The task >> The stretch from the line with "zamki w kolorze czarnym." through the line with "Si buscas..." in the records below: write it out exactly, and nothing else.

Supplied information >>

****************

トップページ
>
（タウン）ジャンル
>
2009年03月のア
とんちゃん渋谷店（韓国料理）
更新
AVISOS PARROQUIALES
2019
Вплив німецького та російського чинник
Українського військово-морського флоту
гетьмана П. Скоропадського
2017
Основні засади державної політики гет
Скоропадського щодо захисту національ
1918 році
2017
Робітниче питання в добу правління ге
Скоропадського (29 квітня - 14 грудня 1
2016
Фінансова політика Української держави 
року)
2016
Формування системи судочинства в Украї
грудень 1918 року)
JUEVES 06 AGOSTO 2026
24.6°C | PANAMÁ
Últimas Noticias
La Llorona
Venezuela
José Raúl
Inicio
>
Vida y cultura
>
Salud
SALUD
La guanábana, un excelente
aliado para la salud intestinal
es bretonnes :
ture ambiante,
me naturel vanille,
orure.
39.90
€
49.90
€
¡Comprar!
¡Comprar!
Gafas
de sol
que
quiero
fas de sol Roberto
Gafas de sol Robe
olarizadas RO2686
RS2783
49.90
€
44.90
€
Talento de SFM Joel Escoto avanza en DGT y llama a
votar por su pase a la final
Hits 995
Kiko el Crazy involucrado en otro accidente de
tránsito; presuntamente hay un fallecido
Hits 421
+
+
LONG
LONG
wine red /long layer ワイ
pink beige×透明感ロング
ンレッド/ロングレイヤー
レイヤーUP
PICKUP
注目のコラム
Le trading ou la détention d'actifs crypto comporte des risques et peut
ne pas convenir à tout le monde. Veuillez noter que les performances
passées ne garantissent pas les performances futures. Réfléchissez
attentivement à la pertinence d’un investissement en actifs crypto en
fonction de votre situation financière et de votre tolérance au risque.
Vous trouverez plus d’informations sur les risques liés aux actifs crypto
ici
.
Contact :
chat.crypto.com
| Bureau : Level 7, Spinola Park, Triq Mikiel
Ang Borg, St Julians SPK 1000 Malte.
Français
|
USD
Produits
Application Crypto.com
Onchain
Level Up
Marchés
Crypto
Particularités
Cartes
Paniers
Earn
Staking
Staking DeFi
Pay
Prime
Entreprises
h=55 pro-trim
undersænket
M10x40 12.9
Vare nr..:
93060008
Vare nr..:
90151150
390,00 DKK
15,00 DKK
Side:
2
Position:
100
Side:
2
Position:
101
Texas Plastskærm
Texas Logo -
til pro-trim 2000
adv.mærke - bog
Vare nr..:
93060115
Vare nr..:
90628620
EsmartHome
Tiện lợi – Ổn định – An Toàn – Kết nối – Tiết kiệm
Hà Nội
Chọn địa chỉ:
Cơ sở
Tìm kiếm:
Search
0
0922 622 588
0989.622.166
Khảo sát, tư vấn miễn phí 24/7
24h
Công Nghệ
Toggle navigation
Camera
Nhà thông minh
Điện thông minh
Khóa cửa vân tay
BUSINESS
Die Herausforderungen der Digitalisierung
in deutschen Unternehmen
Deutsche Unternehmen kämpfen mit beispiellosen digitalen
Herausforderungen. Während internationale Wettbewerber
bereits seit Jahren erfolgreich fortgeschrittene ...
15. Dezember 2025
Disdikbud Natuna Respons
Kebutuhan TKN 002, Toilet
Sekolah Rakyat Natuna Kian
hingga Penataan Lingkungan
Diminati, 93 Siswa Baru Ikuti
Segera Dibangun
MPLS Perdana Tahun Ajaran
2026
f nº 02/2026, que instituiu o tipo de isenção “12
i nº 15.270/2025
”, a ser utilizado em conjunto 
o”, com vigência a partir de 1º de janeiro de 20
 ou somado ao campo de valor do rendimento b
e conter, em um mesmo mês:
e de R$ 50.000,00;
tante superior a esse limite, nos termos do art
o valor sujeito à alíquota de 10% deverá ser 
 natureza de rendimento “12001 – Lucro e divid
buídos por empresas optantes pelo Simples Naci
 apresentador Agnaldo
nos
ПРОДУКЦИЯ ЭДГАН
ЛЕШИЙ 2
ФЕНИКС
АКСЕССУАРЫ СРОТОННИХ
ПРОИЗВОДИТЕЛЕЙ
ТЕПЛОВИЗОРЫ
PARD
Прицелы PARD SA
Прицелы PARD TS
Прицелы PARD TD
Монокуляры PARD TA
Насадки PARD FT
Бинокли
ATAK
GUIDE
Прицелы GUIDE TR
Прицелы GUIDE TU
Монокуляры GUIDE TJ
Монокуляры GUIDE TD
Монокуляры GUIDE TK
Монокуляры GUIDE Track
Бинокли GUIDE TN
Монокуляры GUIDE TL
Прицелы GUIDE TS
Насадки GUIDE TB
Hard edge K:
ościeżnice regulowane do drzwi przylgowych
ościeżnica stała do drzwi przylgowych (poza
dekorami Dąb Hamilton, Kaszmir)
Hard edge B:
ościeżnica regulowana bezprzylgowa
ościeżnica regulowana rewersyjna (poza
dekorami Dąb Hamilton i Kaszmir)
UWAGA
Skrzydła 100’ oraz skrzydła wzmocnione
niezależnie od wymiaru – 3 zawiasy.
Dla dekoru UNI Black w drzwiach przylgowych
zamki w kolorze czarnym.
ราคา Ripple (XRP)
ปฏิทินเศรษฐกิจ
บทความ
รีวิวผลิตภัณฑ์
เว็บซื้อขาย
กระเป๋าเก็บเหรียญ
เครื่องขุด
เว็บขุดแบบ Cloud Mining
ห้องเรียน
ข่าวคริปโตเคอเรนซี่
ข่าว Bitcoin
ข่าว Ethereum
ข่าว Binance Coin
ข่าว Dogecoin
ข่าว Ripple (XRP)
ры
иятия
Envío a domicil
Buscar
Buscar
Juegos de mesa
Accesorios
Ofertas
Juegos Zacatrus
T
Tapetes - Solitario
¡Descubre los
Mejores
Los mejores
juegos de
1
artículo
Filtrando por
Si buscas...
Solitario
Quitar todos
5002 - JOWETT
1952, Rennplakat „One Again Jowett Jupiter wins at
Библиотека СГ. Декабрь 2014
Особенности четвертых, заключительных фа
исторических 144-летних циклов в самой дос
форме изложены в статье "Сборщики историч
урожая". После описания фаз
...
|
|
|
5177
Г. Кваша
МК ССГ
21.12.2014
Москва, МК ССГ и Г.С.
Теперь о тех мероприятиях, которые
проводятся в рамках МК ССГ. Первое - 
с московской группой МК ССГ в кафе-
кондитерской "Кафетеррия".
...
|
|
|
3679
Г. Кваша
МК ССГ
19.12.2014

****************

Solution for this task >>
zamki w kolorze czarnym.
ราคา Ripple (XRP)
ปฏิทินเศรษฐกิจ
บทความ
รีวิวผลิตภัณฑ์
เว็บซื้อขาย
กระเป๋าเก็บเหรียญ
เครื่องขุด
เว็บขุดแบบ Cloud Mining
ห้องเรียน
ข่าวคริปโตเคอเรนซี่
ข่าว Bitcoin
ข่าว Ethereum
ข่าว Binance Coin
ข่าว Dogecoin
ข่าว Ripple (XRP)
ры
иятия
Envío a domicil
Buscar
Buscar
Juegos de mesa
Accesorios
Ofertas
Juegos Zacatrus
T
Tapetes - Solitario
¡Descubre los
Mejores
Los mejores
juegos de
1
artículo
Filtrando por
Si buscas...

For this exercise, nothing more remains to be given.